Tuesday, November 25, 2008

Giving Thanks (in a heffalumps sort of way)

Things I'm thankful for (in no particular order):

Google Images has now added the entire photo collection of LIFE magazine to its digital archives, many that have never been published before.

Florida State's first-string safety Myron Rolle was awarded a Rhodes Scholarship - he wants to be a neurosurgeon. How cool is it that there are college football players who are also excellent college students?

Along the same lines, the philosopher and I are thankful to be visiting friends this weekend in Memphis to watch the Florida State/Florida game. (I will be even more thankful if FSU doesn't embarass itself!)

The Common Cause Partnership is meeting in Wheaton, IL to discuss creating a formal orthodox Anglican province.

The philosopher starts teaching symbolic logic and metaphysics at Samford University in January.

Dewey: The Small-town Library Cat Who Touched the World is being made into a movie.

New Years plans are set with our favorite biologist, who will be visiting us and escaping the frigid climes of West Virginia.

And of course, I'm thankful for family and friends, and all the good things God has provided this year. Have a blessed Thanksgiving, y'all!

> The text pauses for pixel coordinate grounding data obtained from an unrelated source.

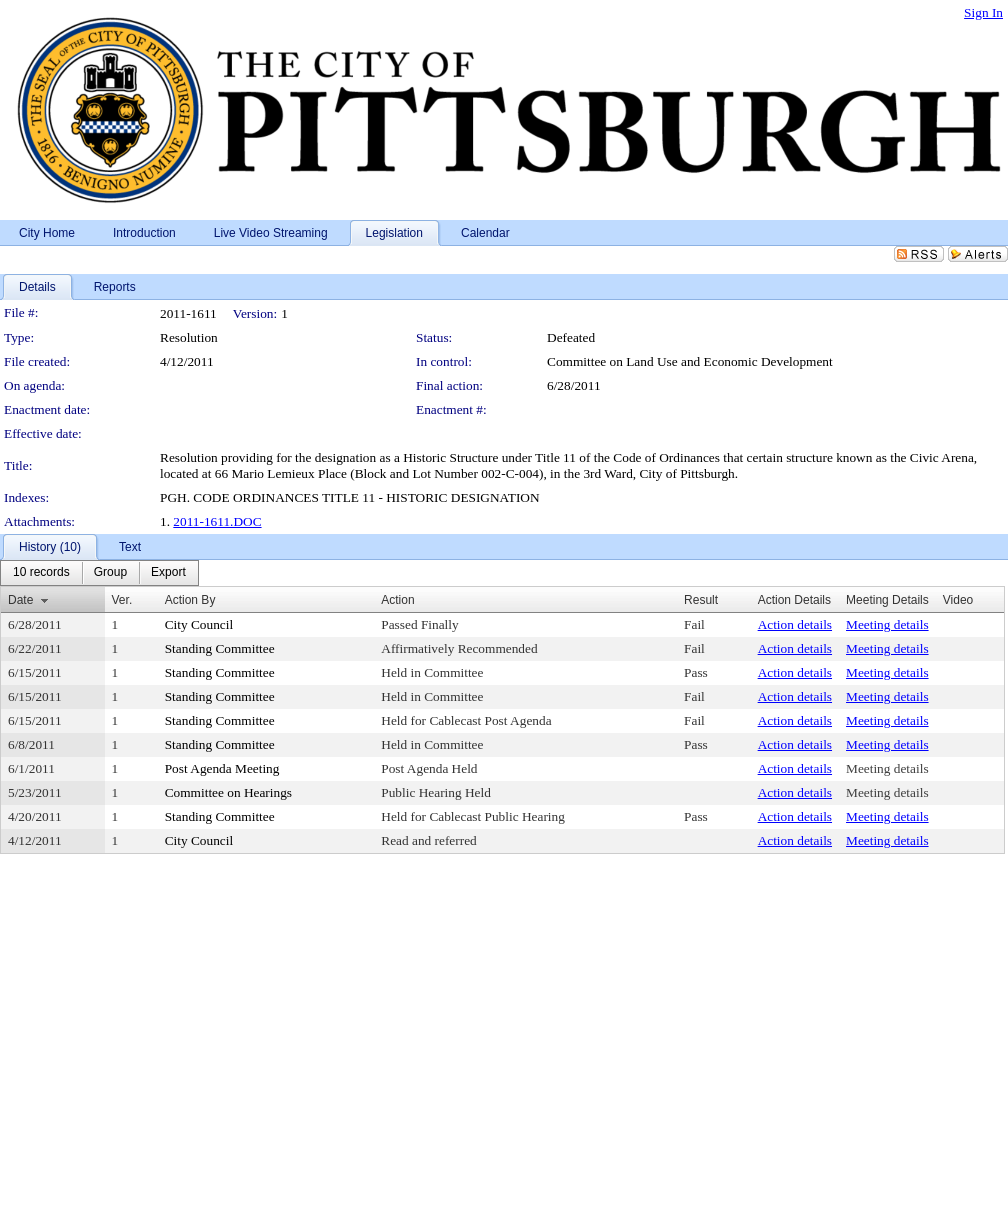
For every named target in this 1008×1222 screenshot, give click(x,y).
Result (701, 600)
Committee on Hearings (228, 792)
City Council (199, 624)
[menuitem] (41, 573)
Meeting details (887, 624)
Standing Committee (220, 648)
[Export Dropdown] (168, 573)
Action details (795, 624)
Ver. (122, 600)
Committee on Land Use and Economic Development (690, 361)
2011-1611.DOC (217, 521)
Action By (190, 600)
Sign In (983, 12)
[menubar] (99, 573)
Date (20, 600)
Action (397, 600)
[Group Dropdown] (110, 573)
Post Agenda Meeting (222, 768)
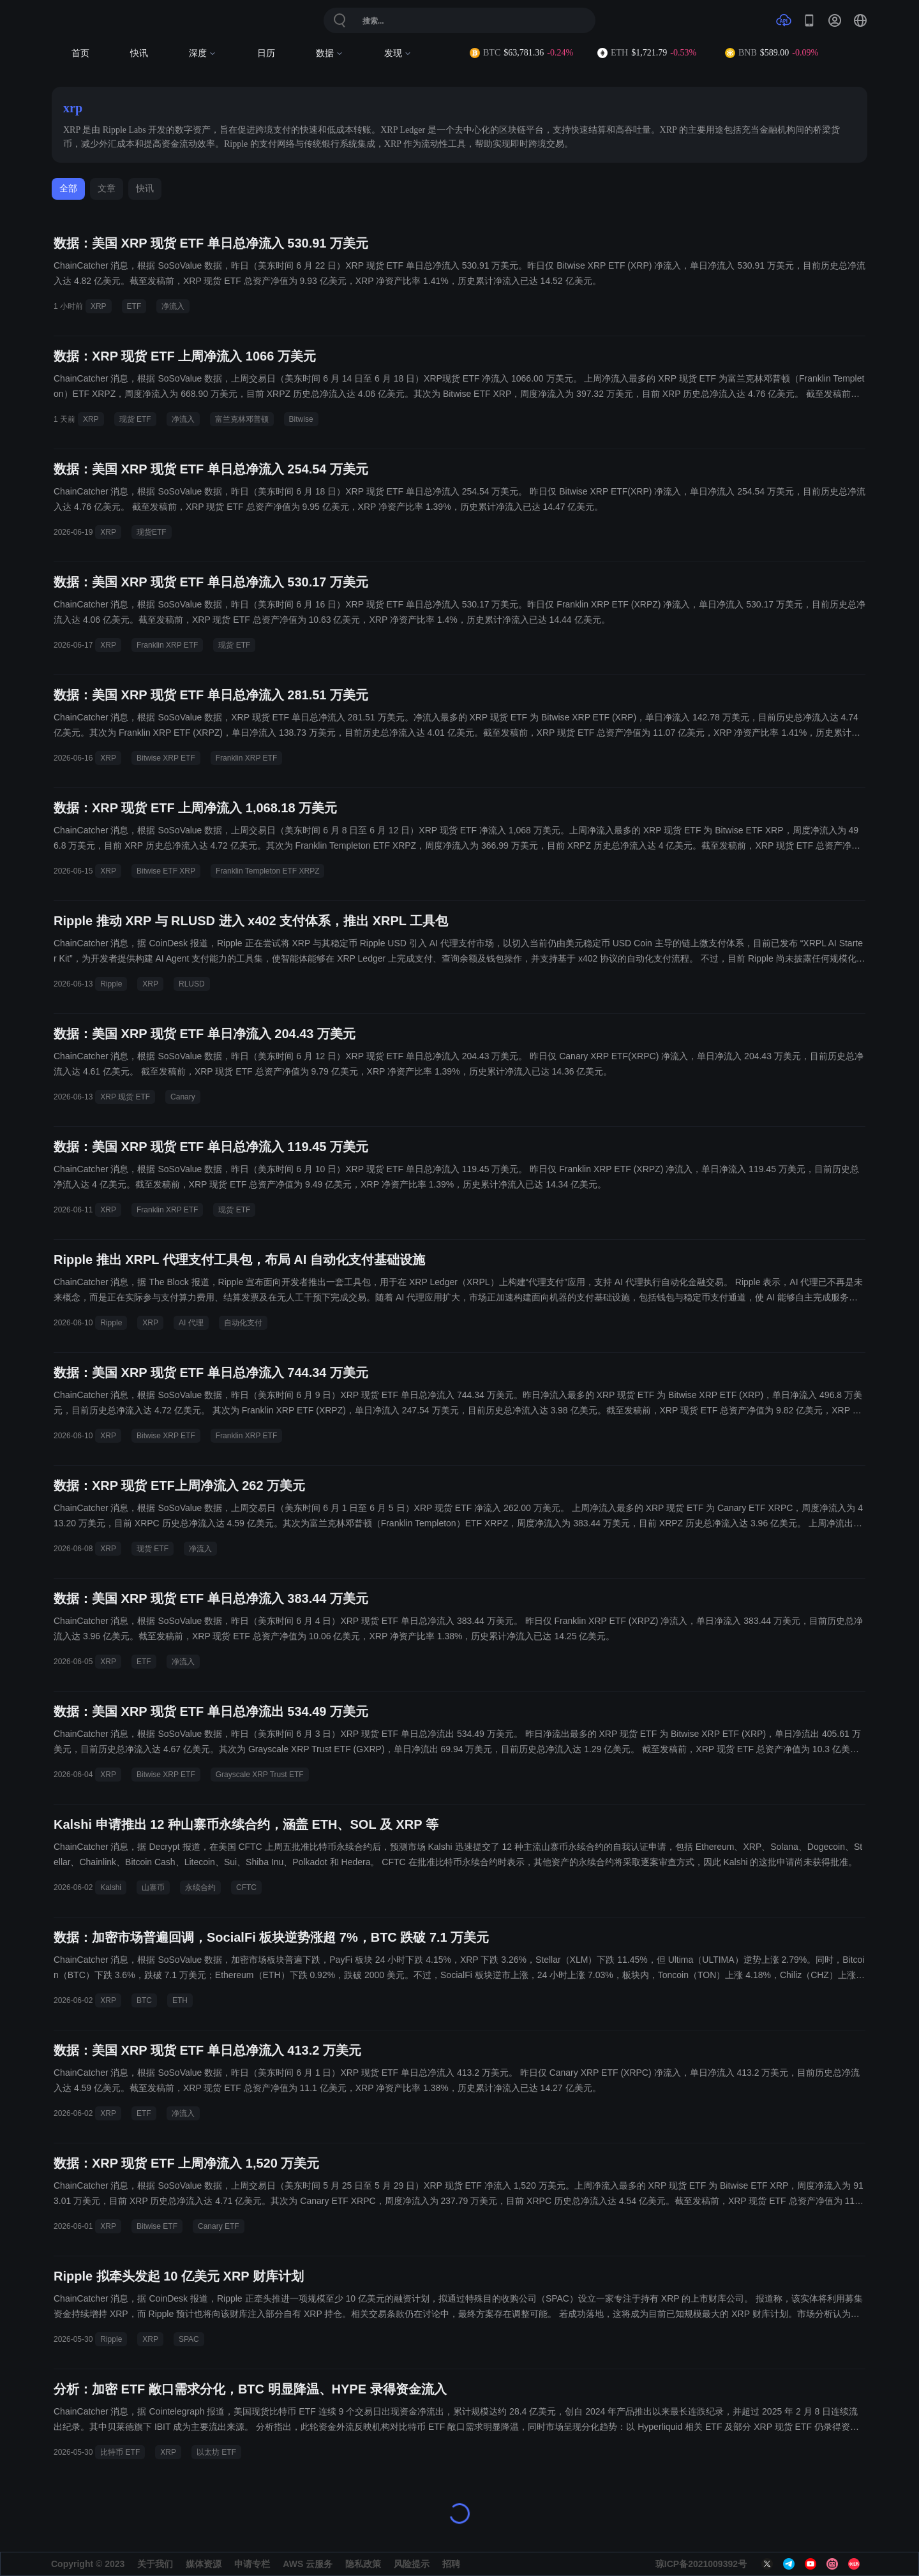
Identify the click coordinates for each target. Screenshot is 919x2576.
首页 (80, 53)
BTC (144, 2000)
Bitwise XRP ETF (166, 758)
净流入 (172, 306)
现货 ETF (135, 419)
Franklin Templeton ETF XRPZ (268, 871)
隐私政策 (363, 2564)
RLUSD (192, 983)
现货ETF (152, 532)
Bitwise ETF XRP (166, 871)
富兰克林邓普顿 (242, 419)
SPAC (189, 2339)
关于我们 (155, 2564)
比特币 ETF (120, 2452)
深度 (202, 53)
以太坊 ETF (216, 2452)
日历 (266, 53)
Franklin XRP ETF (167, 645)
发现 (398, 53)
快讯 (139, 53)
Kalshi (110, 1887)
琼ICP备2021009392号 (701, 2564)
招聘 (451, 2564)
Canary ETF (218, 2226)
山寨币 (153, 1887)
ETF (134, 306)
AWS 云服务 (307, 2564)
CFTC (246, 1887)
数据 (329, 53)
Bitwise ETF (157, 2226)
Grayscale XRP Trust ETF (260, 1774)
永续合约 (200, 1887)
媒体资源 (203, 2564)
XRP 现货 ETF (125, 1096)
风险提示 (412, 2564)
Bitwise (301, 419)
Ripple (111, 983)
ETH (180, 2000)
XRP (99, 306)
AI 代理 (191, 1322)
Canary (182, 1096)
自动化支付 (243, 1322)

Thursday, November 6, 2008

Fog - or a rip in the space-time continuum?

FOG
by Carl Sandburg

The fog comes
on little cat feet.

It sits looking
over harbor and city
on silent haunches
and then moves on.

We've had some creepy fog here in northeast Alabama recently. Last week as I was driving to work, the air and skies were perfectly clear in our little hollow between the hills. As I went through the gap into the next valley, I drove into a veritable WALL of fog. As I was moving towards it, I could see cars emerging, and once I entered it was akin to being trapped inside a giant ping pong ball. I went to school at Sewanee, so I have lots of experience with fog. Usually you'll see what appears to be dense fog ahead, then as you drive through you realize the density was an optical illusion. The air in your immediate area always seems to be a little more clear than the air ahead or behind. Not this fog bank. It was like a knife-sharp delineation between the clear air and the fog, and did not seem to disappate as I drove through. I kept thinking of the Stephen King short story "The Mist" (also made into an absolutely terrible movie). The goverment was performing bizarre atmospheric experiments and ripped the fabric of our space-time continuum, releasing hordes of monsters into a small Maine town. The monsters were preceeded, and subsequently hidden from view, by an unpenetrable fog. Yikes! Fortunately for me, there were no monsters in my fog bank, and I arrived at work with only a short delay.

Two nights ago, I was driving home from work (do you sense a theme here?) It was a clear night, and I could see both Venus and Jupiter near the cresent moon. As I drove through the countryside (very, very dark now that the time has changed) I noticed some tendrils of fog creeping out of the lowlands. Then I saw a sheet of fog, parallel to the road, but very thin. It spanned completely across the road, and as far to the left and right as my headlights could illuminate. And it continued on for over half a mile. So what did my active imagination immediately conjur up? The movie Alien. And that sharp line of mist that hovered over the alien eggs. When you're driving in the dark, through the country with no houses or distant glow of streetlights... well, you get my point. I was driving on a slightly raised roadbed, with the densely wooded land falling off on both sides. There were no fog-tendrils below or above this sharp demarcation that hovered about at the level of my windshield. As I passed through this odd fog formation, I almost screamed (a very girly scream) when the eyes of a deer, reflecting my headlights, glowed through the trees.

I love my job, and I've even learned to appreciate my commute most of the time. But I can do without creepy atmospheric conditions on dark nights!

Wednesday, November 5, 2008

Michael Crichton, RIP

A great author passed away today: Michael Crichton. Probably his most memorable book was Jurassic Park, because of the movie, but many of his other books (also turned into movies, with much less success) were even better. Congo. Sphere. Andromeda Strain. Timeline. The list goes on. Though one title the linked article mentions is actually incorrect. It's State of Fear, not State of Favor. May God's peace be with his family during this time. He will be missed by many.